Further, the invention described in claim 4 is a garment made of the above-mentioned stretchable nonwoven fabric, which is suitable for work in a clean room, and can be manufactured at low cost, so that it can be disposable.

[Brief description of the drawings]

FIG. 1 is a cross-sectional view of a stretchable clothing fabric.

FIG. 2 is a cross-sectional view of a joint of a stretchable garment.

FIG. 3 is a sectional view of a bag portion of the stretchable garment.

[Explanation of symbols]

10: Fabric for stretchable clothing 10A, 10B, 10C, 10D: Parts made of fabric for stretchable clothing 11: Nonwoven fabric made of elastic fiber filaments 12: Evaporated film 13: Overlapping part (joining part)

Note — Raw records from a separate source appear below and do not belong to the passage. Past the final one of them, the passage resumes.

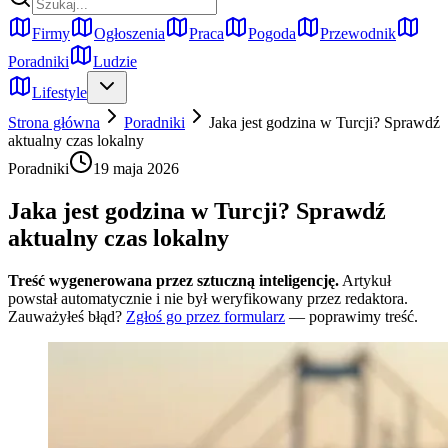
Firmy
Ogłoszenia
Praca
Pogoda
Przewodnik
Poradniki
Ludzie
Lifestyle
Strona główna
Poradniki
Jaka jest godzina w Turcji? Sprawdź
aktualny czas lokalny
Poradniki
19 maja 2026
Jaka jest godzina w Turcji? Sprawdź
aktualny czas lokalny
Treść wygenerowana przez sztuczną inteligencję.
Artykuł
powstał automatycznie i nie był weryfikowany przez redaktora.
Zauważyłeś błąd?
Zgłoś go przez formularz
— poprawimy treść.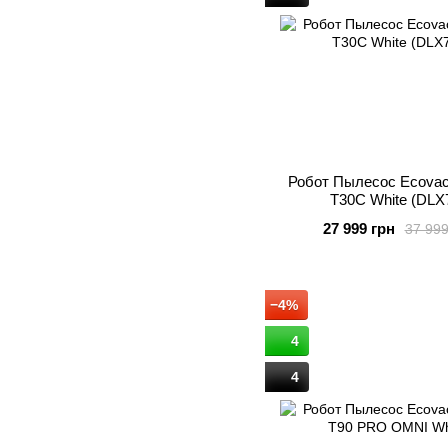
Робот Пылесос Ecovac
T30C White (DLX
27 999 грн
37 999
−4%
4
4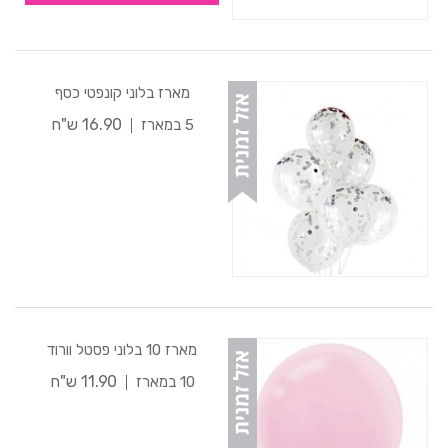
מארז בלוני קונפטי כסף
16.90 ש"ח
5 במארז
מארז 10 בלוני פסטל וורוד
11.90 ש"ח
10 במארז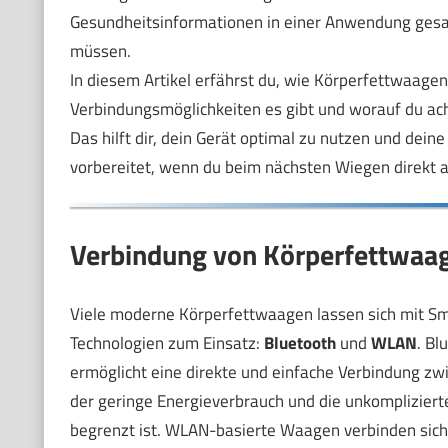
Gesundheitsinformationen in einer Anwendung gesa
müssen.
In diesem Artikel erfährst du, wie Körperfettwaage
Verbindungsmöglichkeiten es gibt und worauf du ach
Das hilft dir, dein Gerät optimal zu nutzen und deine
vorbereitet, wenn du beim nächsten Wiegen direkt au
Verbindung von Körperfettwaa
Viele moderne Körperfettwaagen lassen sich mit S
Technologien zum Einsatz:
Bluetooth
und
WLAN
. Bl
ermöglicht eine direkte und einfache Verbindung zw
der geringe Energieverbrauch und die unkomplizierte
begrenzt ist. WLAN-basierte Waagen verbinden sic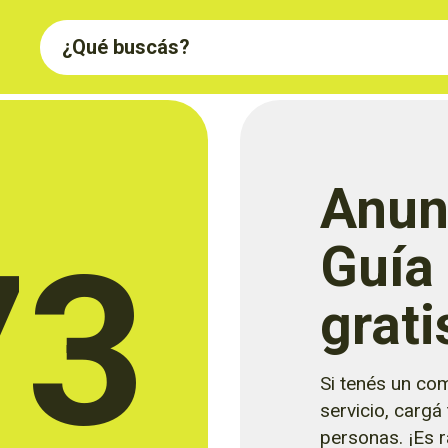
Anun
73
Guía
grati
Si tenés un com
servicio, cargá
personas. ¡Es rá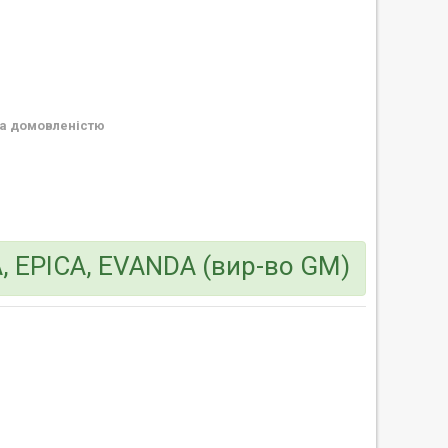
а домовленістю
EPICA, EVANDA (вир-во GM)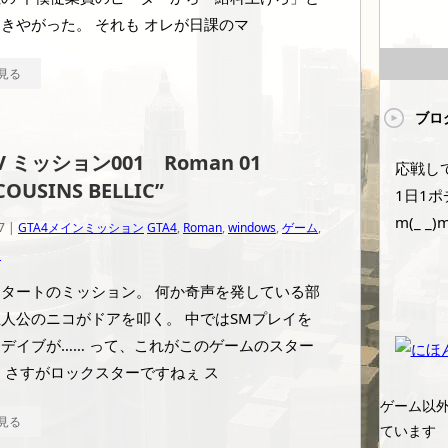
きやがった。 それも オレが日課のマ
見る
ブロ
IV ミッション001 Roman 01
応戦して
COUSINS BELLIC”
1日1ポ
m(_ _)
7 |
GTA4メインミッション
GTA4
,
Roman
,
windows
,
ゲーム
,
ン
タートのミッション。 何か奇声を発している部
人公のニコがドアを叩く。 中ではSMプレイを
デイブが…… って、これがこのゲームのスター
 さすがロックスターですねぇ ス
ゲーム以
見る
ています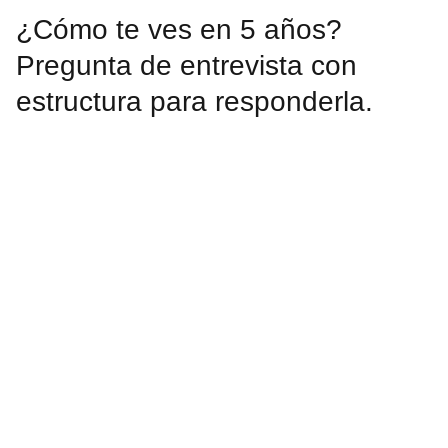
¿Cómo te ves en 5 años?
Pregunta de entrevista con
estructura para responderla.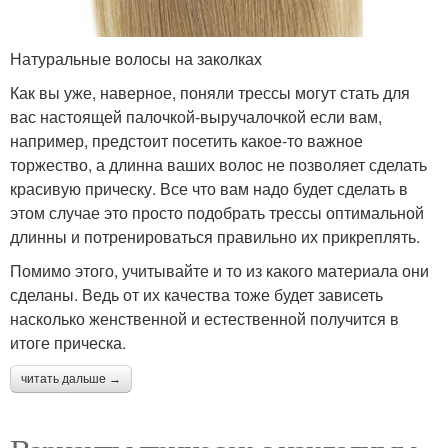
Натуральные волосы на заколках
Как вы уже, наверное, поняли трессы могут стать для
вас настоящей палочкой-выручалочкой если вам,
например, предстоит посетить какое-то важное
торжество, а длинна ваших волос не позволяет сделать
красивую прическу. Все что вам надо будет сделать в
этом случае это просто подобрать трессы оптимальной
длинны и потренироваться правильно их прикреплять.
Помимо этого, учитывайте и то из какого материала они
сделаны. Ведь от их качества тоже будет зависеть
насколько женственной и естественной получится в
итоге прическа.
читать дальше →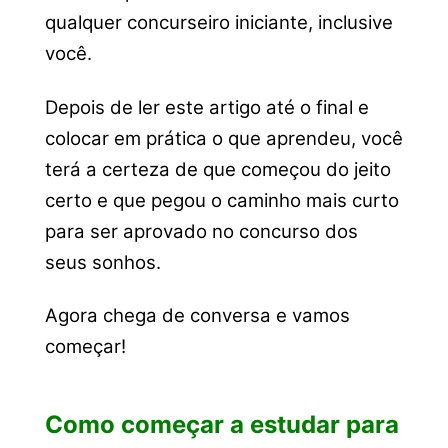
qualquer concurseiro iniciante, inclusive
você.
Depois de ler este artigo até o final e
colocar em prática o que aprendeu, você
terá a certeza de que começou do jeito
certo e que pegou o caminho mais curto
para ser aprovado no concurso dos
seus sonhos.
Agora chega de conversa e vamos
começar!
Como começar a estudar para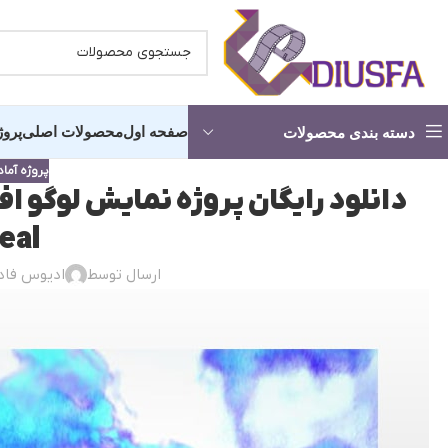
صفحه اول
محصولات اصلی
پروژ
دسته بندی محصولات
پروژه آماد
کلیپ آماده عروسی -شروع مجلس
کلیپ آما
eal
ارسال توسط
ادیوس فا
در
پروژه آماده استارت
انچه خواه
کلیپ دکلمه عاشقانه
کلیپ آماد
آماده شدن عروس و داماد
کلیپ اما
کلیپ آرایشگاه عروس
کلیپ حناب
پروژه کلیپ باغ عروس
کلیپ رقص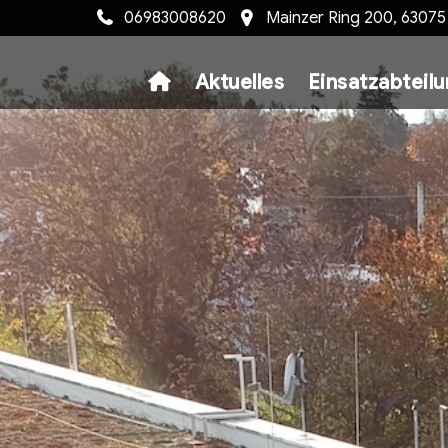
06983008620
Mainzer Ring 200, 6307
Aktuelles
Einsatzabteil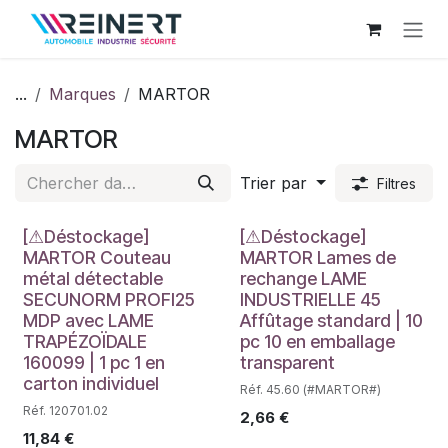
Se rendre au contenu
...
Marques
MARTOR
MARTOR
Trier par
Filtres
Déstockage
Déstockage
[⚠Déstockage]
[⚠Déstockage]
MARTOR Couteau
MARTOR Lames de
métal détectable
rechange LAME
SECUNORM PROFI25
INDUSTRIELLE 45
MDP avec LAME
Affûtage standard | 10
TRAPÉZOÏDALE
pc 10 en emballage
160099 | 1 pc 1 en
transparent
carton individuel
Réf. 45.60 (#MARTOR#)
Réf. 120701.02
2,66
€
11,84
€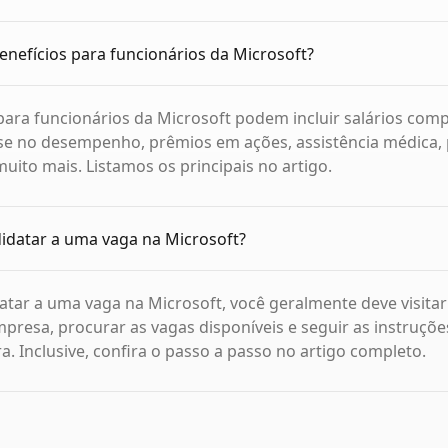
enefícios para funcionários da Microsoft?
para funcionários da Microsoft podem incluir salários compe
e no desempenho, prêmios em ações, assistência médica, 
muito mais. Listamos os principais no artigo.
datar a uma vaga na Microsoft?
atar a uma vaga na Microsoft, você geralmente deve visitar 
mpresa, procurar as vagas disponíveis e seguir as instruçõe
a. Inclusive, confira o passo a passo no artigo completo.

──────────────────────────────────────────────────続 き Continued on the front page (51) Int.Cl. ⁶ Identification code FI C23C 14/14 C23C 14/14 D

Claims (4)

[Claims] 1. A moisture-permeable nonwoven fabric made of elastic fiber filaments having a heat-melting property, wherein a contact portion between the filaments is fused, and a filament surface constituting one surface of the nonwoven fabric is a metal-deposited film. A stretchable garment fabric characterized by being coated. 2. The nonwoven fabric has a basis weight of 50 to 200 g / m ^2.
The stretchable garment fabric according to claim 1, which is: 3. A metal deposited film is formed by sputtering, has a thickness of 50 to 2000 mm and a surface resistance of 10
^The stretchable garment fabric according to claim 1, wherein the elastic garment fabric has a thickness of ⁷ to 10 ¹¹ Ω / cm ² . 4. A component of a garment to be worn on a human body, such as an outer garment, a sock, a glove, a hat, etc., is made of the stretchable garment cloth according to any one of claims 1 to 3, and a joint on the back side of the garment. A stretchable garment, wherein the vapor-deposited surfaces are overlapped so as to be in contact with each other and fused by ultrasonic heating, and the vapor-deposited surface constitutes a clothing surface.